Work instruction
Reproduce only what runs from the line containing "and he has scored 6 hundreds in" to the line containing "formerly known as ThaTaylaa), the best" in the records below, inclusive. Keep it exact, and keep the pictures out.
───── Exercise data ─────
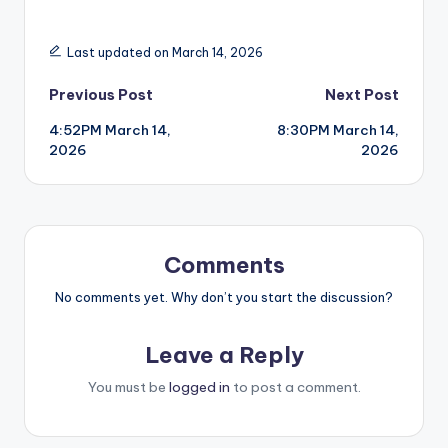
Last updated on March 14, 2026
Post
Previous Post
Next Post
4:52PM March 14,
8:30PM March 14,
navigation
2026
2026
Comments
No comments yet. Why don’t you start the discussion?
Leave a Reply
You must be
logged in
to post a comment.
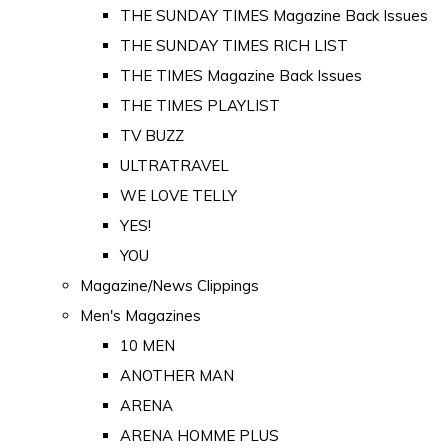
THE SUNDAY TIMES Magazine Back Issues
THE SUNDAY TIMES RICH LIST
THE TIMES Magazine Back Issues
THE TIMES PLAYLIST
TV BUZZ
ULTRATRAVEL
WE LOVE TELLY
YES!
YOU
Magazine/News Clippings
Men's Magazines
10 MEN
ANOTHER MAN
ARENA
ARENA HOMME PLUS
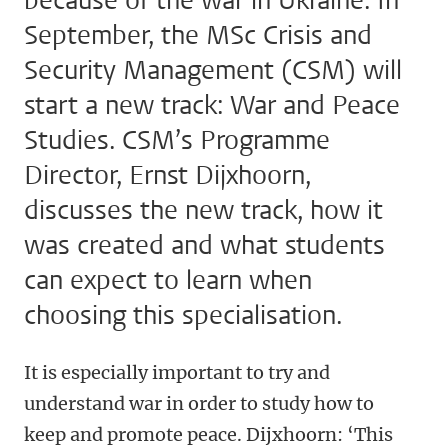
because of the war in Ukraine. In
September, the MSc Crisis and
Security Management (CSM) will
start a new track: War and Peace
Studies. CSM’s Programme
Director, Ernst Dijxhoorn,
discusses the new track, how it
was created and what students
can expect to learn when
choosing this specialisation.
It is especially important to try and
understand war in order to study how to
keep and promote peace. Dijxhoorn: ‘This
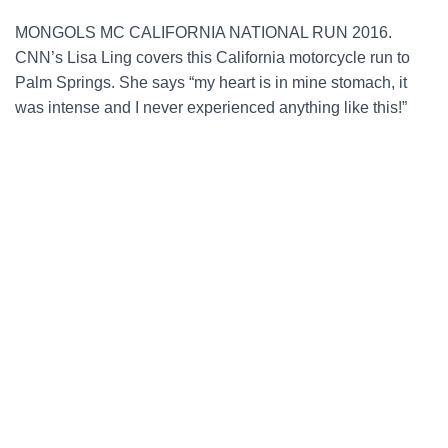
MONGOLS MC CALIFORNIA NATIONAL RUN 2016.
CNN’s Lisa Ling covers this California motorcycle run to
Palm Springs. She says “my heart is in mine stomach, it
was intense and I never experienced anything like this!”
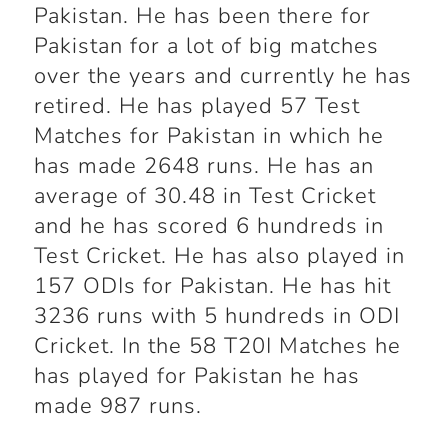
Pakistan. He has been there for
Pakistan for a lot of big matches
over the years and currently he has
retired. He has played 57 Test
Matches for Pakistan in which he
has made 2648 runs. He has an
average of 30.48 in Test Cricket
and he has scored 6 hundreds in
Test Cricket. He has also played in
157 ODIs for Pakistan. He has hit
3236 runs with 5 hundreds in ODI
Cricket. In the 58 T20I Matches he
has played for Pakistan he has
made 987 runs.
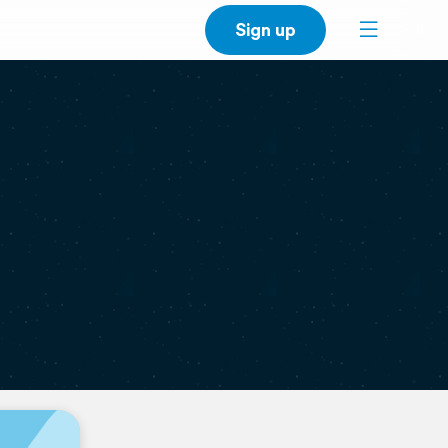
Sign up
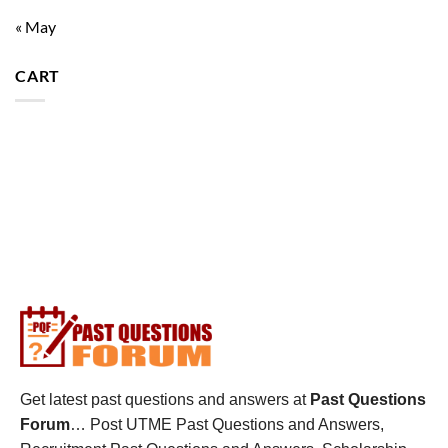
« May
CART
Get latest past questions and answers at
Past Questions
Forum
… Post UTME Past Questions and Answers,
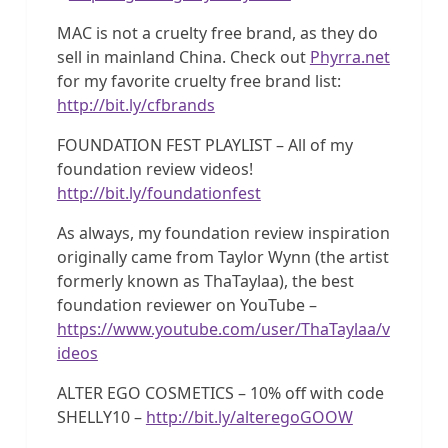
MAC is not a cruelty free brand, as they do
sell in mainland China. Check out
Phyrra.net
for my favorite cruelty free brand list:
http://bit.ly/cfbrands
FOUNDATION FEST PLAYLIST – All of my
foundation review videos!
http://bit.ly/foundationfest
As always, my foundation review inspiration
originally came from Taylor Wynn (the artist
formerly known as ThaTaylaa), the best
foundation reviewer on YouTube –
https://www.youtube.com/user/ThaTaylaa/v
ideos
ALTER EGO COSMETICS – 10% off with code
SHELLY10 –
http://bit.ly/alteregoGOOW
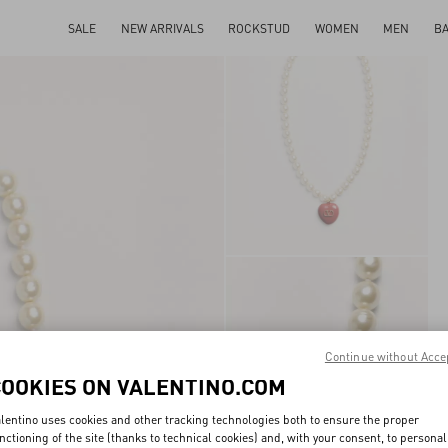
SALE
NEW ARRIVALS
ROCKSTUD
WOMEN
MEN
B
Continue without Acce
COOKIES ON VALENTINO.COM
lentino uses cookies and other tracking technologies both to ensure the proper
nctioning of the site (thanks to technical cookies) and, with your consent, to personal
─────
Answer to the exercise
and he has scored 6 hundreds in
Test Cricket. He has also played in
157 ODIs for Pakistan. He has hit
3236 runs with 5 hundreds in ODI
Cricket. In the 58 T20I Matches he
has played for Pakistan he has
made 987 runs.
Sign up
« May
CART
Get latest past questions and answers at
Past Questions
Forum
… Post UTME Past Questions and Answers,
MAC is not a cruelty free brand, as they do
sell in mainland China. Check out
Phyrra.net
for my favorite cruelty free brand list:
http://bit.ly/cfbrands
FOUNDATION FEST PLAYLIST – All of my
foundation review videos!
http://bit.ly/foundationfest
As always, my foundation review inspiration
originally came from Taylor Wynn (the artist
formerly known as ThaTaylaa), the best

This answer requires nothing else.